* What the task asks *
Below are entries with pictures in them. Output exactly the lines starting at the line with "نبود. احتمال دارد قیمت باز هم بالاتر برود." and ending at the line with "proveite o enorme", both included, but not the pictures.

[Stored data entries]
>>

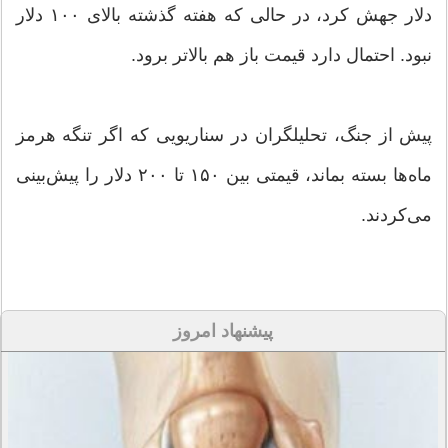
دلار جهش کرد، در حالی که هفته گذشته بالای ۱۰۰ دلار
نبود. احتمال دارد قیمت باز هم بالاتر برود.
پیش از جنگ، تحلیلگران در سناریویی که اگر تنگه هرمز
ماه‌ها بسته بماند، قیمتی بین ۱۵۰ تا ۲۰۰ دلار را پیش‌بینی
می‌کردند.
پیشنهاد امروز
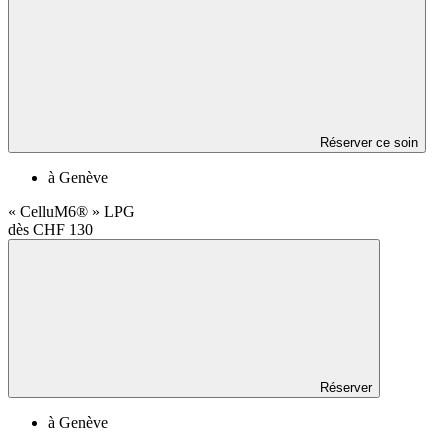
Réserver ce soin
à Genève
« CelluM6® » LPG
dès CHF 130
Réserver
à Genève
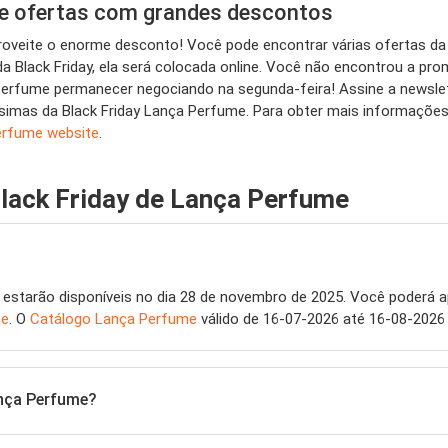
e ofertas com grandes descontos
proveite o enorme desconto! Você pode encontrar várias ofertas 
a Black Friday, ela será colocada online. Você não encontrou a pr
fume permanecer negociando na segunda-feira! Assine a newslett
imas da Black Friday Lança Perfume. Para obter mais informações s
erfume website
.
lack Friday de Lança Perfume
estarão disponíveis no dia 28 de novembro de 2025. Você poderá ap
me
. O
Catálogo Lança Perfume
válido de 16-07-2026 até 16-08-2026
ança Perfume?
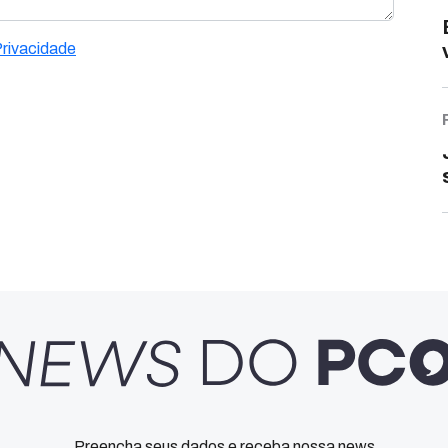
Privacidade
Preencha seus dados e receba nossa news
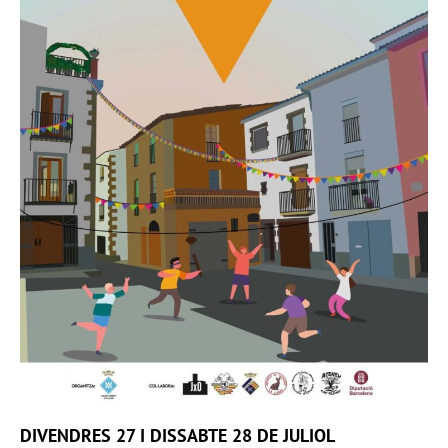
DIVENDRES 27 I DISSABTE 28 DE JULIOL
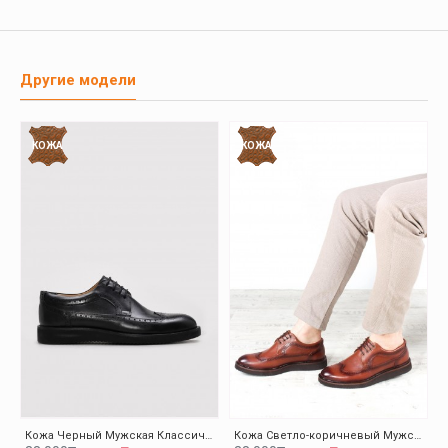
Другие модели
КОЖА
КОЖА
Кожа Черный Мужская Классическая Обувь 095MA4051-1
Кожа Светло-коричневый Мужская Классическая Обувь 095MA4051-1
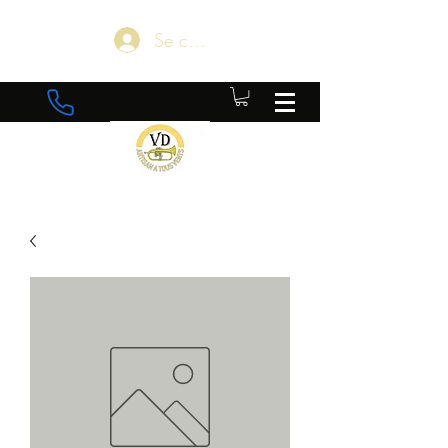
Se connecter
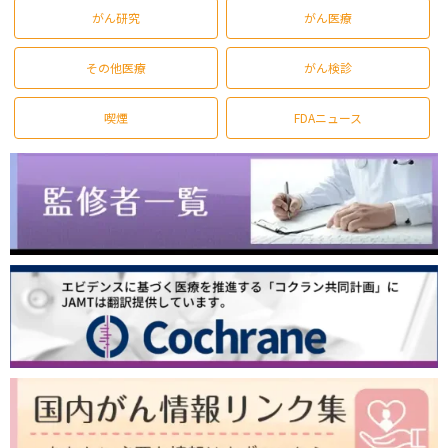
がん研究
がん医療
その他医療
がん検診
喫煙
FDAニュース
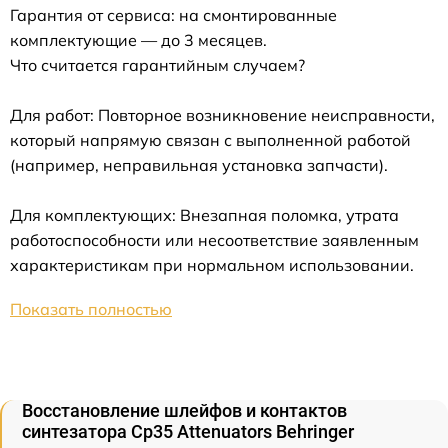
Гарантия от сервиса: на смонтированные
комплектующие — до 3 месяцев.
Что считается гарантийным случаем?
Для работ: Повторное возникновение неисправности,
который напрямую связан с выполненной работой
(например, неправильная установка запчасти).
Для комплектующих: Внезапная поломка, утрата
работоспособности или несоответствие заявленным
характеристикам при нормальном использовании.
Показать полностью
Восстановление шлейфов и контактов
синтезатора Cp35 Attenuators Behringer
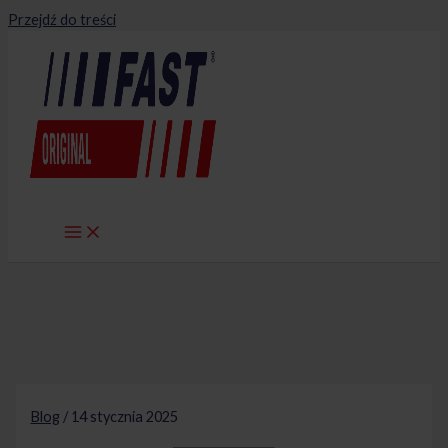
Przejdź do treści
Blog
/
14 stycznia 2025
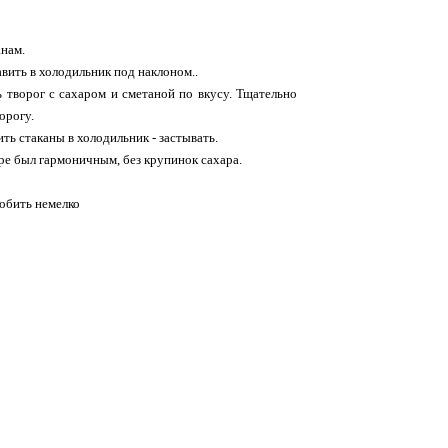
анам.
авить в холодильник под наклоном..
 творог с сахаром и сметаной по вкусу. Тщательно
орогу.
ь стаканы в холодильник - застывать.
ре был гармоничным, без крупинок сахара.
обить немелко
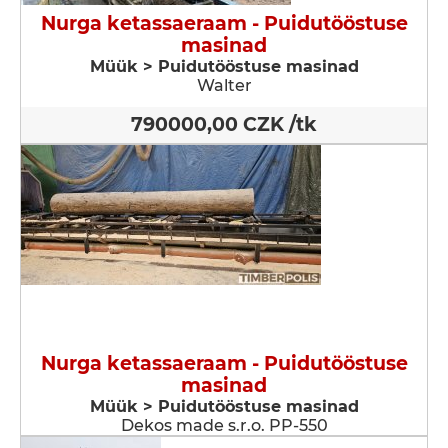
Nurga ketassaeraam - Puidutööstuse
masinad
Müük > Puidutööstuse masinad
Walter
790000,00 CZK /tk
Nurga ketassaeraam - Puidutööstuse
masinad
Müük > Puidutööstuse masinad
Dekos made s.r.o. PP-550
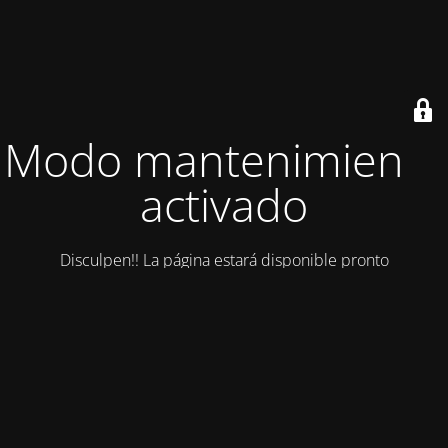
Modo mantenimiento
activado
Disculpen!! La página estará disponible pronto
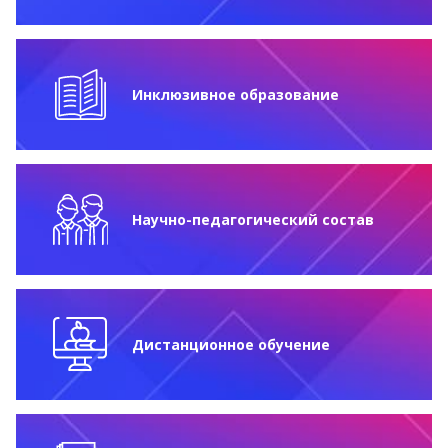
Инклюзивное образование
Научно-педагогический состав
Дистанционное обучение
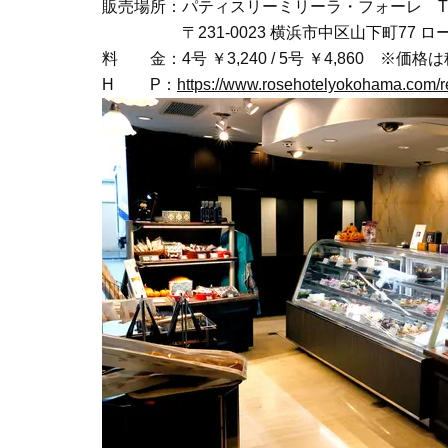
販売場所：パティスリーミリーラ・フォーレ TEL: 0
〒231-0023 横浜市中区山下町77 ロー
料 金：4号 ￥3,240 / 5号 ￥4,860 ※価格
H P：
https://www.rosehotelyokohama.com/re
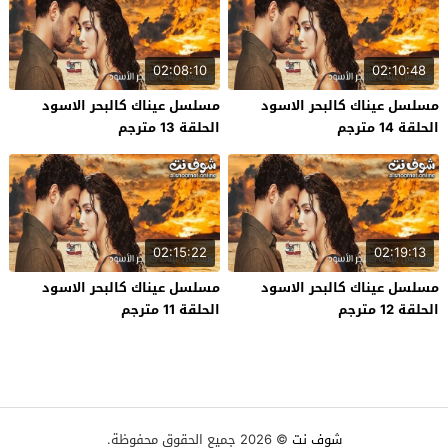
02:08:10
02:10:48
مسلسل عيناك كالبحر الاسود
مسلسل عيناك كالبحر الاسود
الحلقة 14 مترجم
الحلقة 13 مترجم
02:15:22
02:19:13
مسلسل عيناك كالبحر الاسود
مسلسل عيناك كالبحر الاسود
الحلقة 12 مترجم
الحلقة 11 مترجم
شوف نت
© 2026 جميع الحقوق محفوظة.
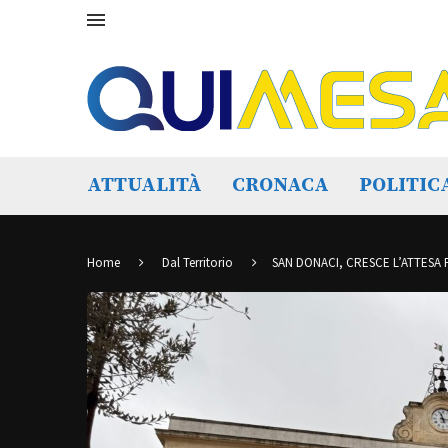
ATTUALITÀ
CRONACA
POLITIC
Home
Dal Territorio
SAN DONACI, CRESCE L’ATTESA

<<
>>

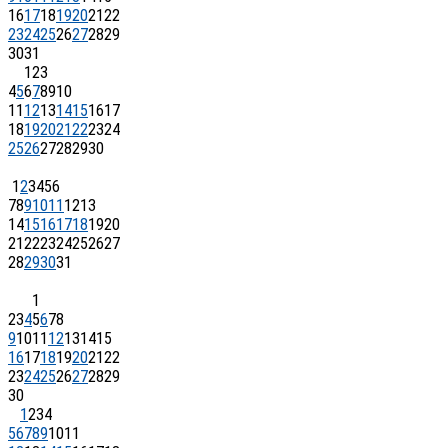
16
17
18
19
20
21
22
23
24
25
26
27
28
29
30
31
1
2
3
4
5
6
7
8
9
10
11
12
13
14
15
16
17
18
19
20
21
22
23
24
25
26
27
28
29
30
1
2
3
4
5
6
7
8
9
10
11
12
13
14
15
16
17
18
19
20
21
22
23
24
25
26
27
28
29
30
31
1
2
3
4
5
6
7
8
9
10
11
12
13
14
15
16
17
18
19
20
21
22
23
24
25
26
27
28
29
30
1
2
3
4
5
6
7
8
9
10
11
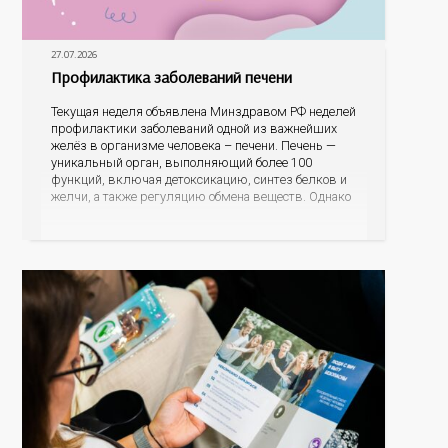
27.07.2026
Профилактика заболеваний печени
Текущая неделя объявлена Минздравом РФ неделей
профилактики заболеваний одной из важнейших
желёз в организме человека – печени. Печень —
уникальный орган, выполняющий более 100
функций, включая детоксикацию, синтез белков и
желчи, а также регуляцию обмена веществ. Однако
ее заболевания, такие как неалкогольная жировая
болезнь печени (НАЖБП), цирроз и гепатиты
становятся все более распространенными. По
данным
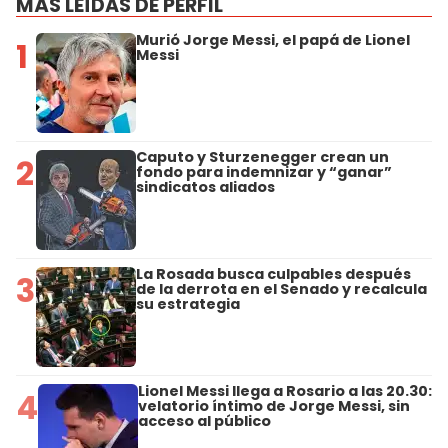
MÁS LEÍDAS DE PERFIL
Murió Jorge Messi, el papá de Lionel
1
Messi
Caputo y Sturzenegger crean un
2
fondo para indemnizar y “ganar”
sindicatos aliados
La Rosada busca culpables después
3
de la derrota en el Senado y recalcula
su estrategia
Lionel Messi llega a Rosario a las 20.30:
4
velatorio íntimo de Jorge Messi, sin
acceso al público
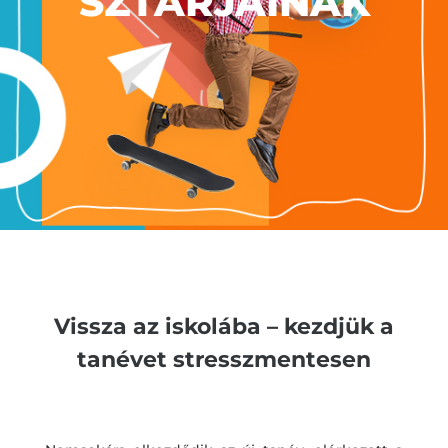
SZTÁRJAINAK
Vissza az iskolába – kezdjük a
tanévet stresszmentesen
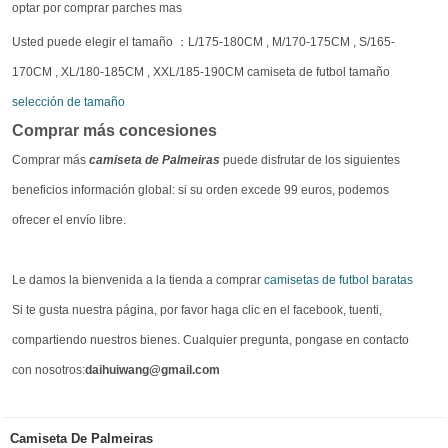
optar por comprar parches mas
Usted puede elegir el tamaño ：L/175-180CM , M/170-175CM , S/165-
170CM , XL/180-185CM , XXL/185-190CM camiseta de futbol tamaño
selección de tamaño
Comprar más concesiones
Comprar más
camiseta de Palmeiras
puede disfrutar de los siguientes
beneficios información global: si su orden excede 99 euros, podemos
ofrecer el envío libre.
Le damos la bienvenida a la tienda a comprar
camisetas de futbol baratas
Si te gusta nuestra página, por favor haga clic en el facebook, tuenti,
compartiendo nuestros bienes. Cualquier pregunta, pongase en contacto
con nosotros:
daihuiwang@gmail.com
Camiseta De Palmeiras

<<
>>

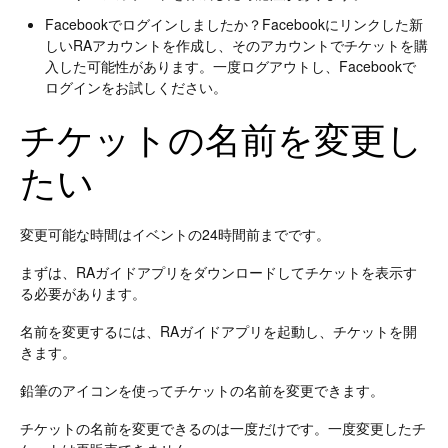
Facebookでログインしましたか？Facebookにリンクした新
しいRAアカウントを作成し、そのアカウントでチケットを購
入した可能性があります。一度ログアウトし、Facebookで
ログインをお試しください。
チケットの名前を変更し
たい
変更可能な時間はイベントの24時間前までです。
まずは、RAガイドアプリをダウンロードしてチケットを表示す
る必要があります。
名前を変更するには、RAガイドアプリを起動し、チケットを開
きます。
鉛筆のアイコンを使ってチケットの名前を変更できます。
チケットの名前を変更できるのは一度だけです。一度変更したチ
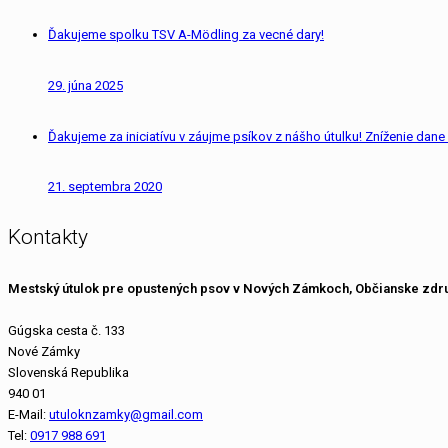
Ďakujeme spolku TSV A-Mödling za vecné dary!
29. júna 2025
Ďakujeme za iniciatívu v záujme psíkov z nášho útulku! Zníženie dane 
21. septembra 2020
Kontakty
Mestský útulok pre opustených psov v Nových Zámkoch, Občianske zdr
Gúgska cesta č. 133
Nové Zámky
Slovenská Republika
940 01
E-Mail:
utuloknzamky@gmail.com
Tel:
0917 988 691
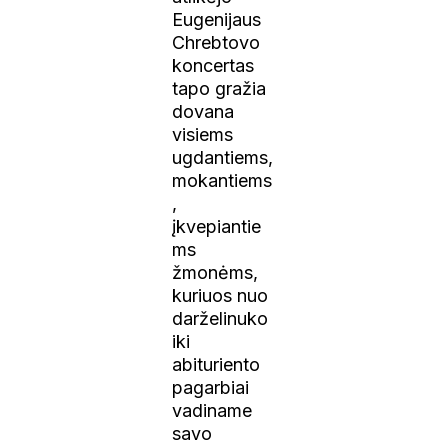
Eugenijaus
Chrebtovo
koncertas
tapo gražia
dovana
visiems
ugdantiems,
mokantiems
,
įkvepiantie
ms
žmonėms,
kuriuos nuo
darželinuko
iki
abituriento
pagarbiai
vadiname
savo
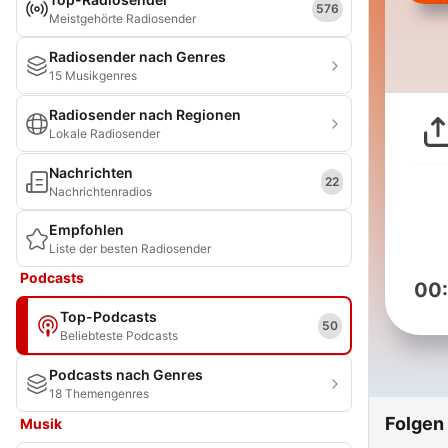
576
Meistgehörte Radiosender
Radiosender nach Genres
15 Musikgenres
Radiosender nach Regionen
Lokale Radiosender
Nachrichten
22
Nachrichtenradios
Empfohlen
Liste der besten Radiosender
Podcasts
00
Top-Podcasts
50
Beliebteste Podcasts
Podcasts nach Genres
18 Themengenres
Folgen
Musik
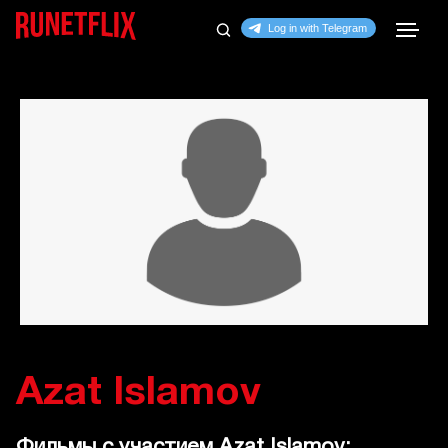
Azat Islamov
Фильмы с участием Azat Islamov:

<<

* Task solution *
نبود. احتمال دارد قیمت باز هم بالاتر برود.
پیش از جنگ، تحلیلگران در سناریویی که اگر تنگه هرمز
ماه‌ها بسته بماند، قیمتی بین ۱۵۰ تا ۲۰۰ دلار را پیش‌بینی
می‌کردند.
پیشنهاد امروز
Réserver ce soin
à Genève
« CelluM6® » LPG
dès CHF 130
Réserver
à Genève
e ofertas com grandes descontos
proveite o enorme desconto! Você pode encontrar várias ofertas 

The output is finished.